On Sat, Feb 04, 2006 at 06:14:50PM +0100, Terje J. Hanssen wrote:
> >The idea is that first time users get a /home partition. The advatage of a
> >/home partition is that if you do a new installation with 10.2 or later,
> >your home partition will not be removed.
> >
> 
> Maybe, maybe not. Next time at a 10.2 New installation (not Upgrade), 
> won't Yast try to do the same, delete and split the last partition also 
> then? As long as the last partition also is reformatted, everything on 
> that partition will be wiped out.

Good point.

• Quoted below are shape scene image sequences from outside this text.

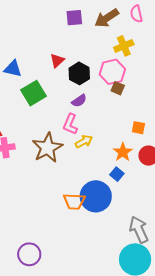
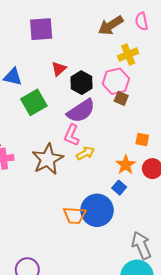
purple square: (74, 18) -> (41, 29), moved, size x1.4
purple semicircle: (79, 101) -> (81, 111), size x1.8

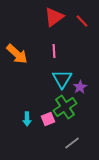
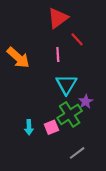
red line: (82, 21) -> (77, 39), moved
purple star: (80, 87) -> (86, 102), moved

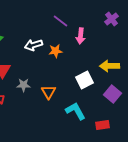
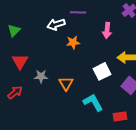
purple line: (60, 21) -> (78, 12), turned -35
pink arrow: (80, 36) -> (107, 30), moved
white arrow: (34, 45) -> (56, 24), moved

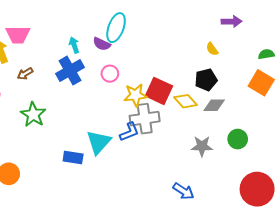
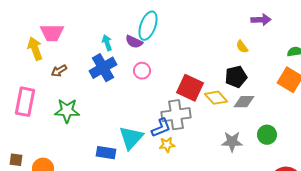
yellow star: (135, 95) -> (167, 145), moved, size x0.7
green star: (33, 114) -> (67, 111), turned -30

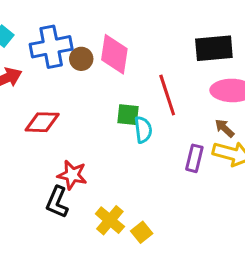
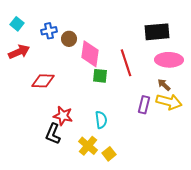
blue cross: (51, 47) -> (49, 31), size x0.6
pink diamond: (114, 54) -> (90, 54), moved
cyan semicircle: (143, 130) -> (101, 120), moved

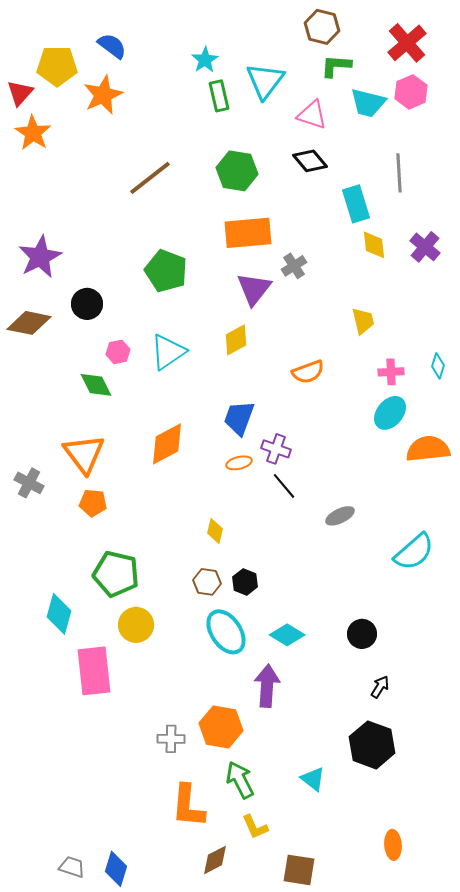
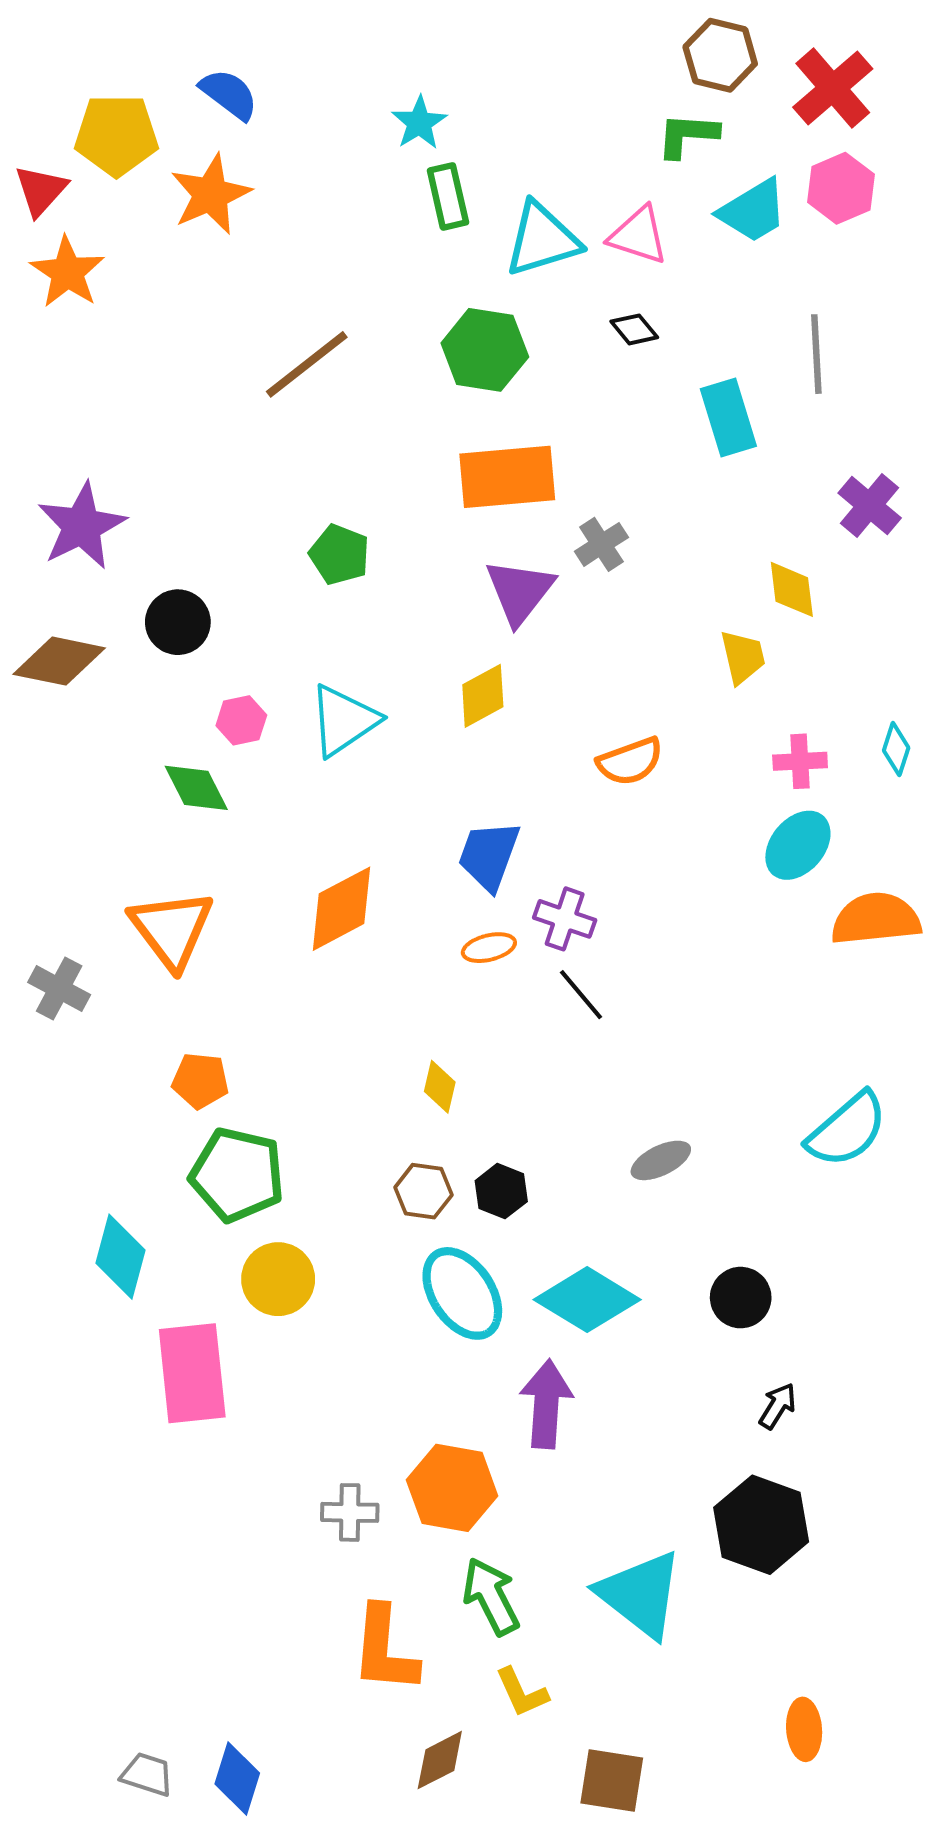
brown hexagon: (322, 27) -> (720, 55), moved
cyan triangle: (265, 81) -> (542, 239), moved, turned 36
cyan trapezoid: (368, 103) -> (753, 211), turned -45
black diamond: (310, 161) -> (634, 329), size x0.7
yellow diamond: (374, 245) -> (792, 589), moved
green pentagon: (166, 271) -> (340, 555), size x0.7
orange pentagon: (93, 503) -> (200, 1081), moved
gray ellipse: (340, 516) -> (661, 1160), moved
cyan diamond: (287, 635) -> (587, 1300), size x1.4
cyan triangle: (313, 779) -> (640, 1594), size x1.8

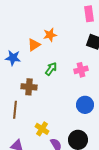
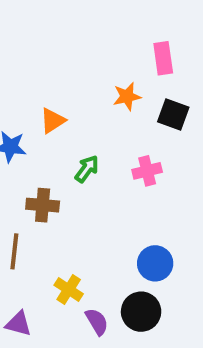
orange star: (50, 35) -> (127, 96), moved
blue circle: (85, 105) -> (155, 263), moved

Is there a way that you can analyze the mountpoints and
recognize an existing (SUSE) /home partition so it can us that, although
that will bring a LOT of other problems.

> I still think it was better as previously, that Yast asked where to 
> install the new Linux distro or version, when it discovered previous 
> installed root (Reiser) file systems.

Ok. So it was more about the partitioning thing then about the /home
thing. Even if there would be one partion, the same thing would apply.
It si more about the deleting then the splitting.

> To mentione, I keep my important user data on a FAT file system for 
> common access (e.g. my Mozilla mail box) regardless of Linux distro or 
> Win2k booted.

No Windows for me.

houghi
-- 
Political T.V. commercials prove one thing: some candidates can tell
all their good points and qualifications in just 30 seconds.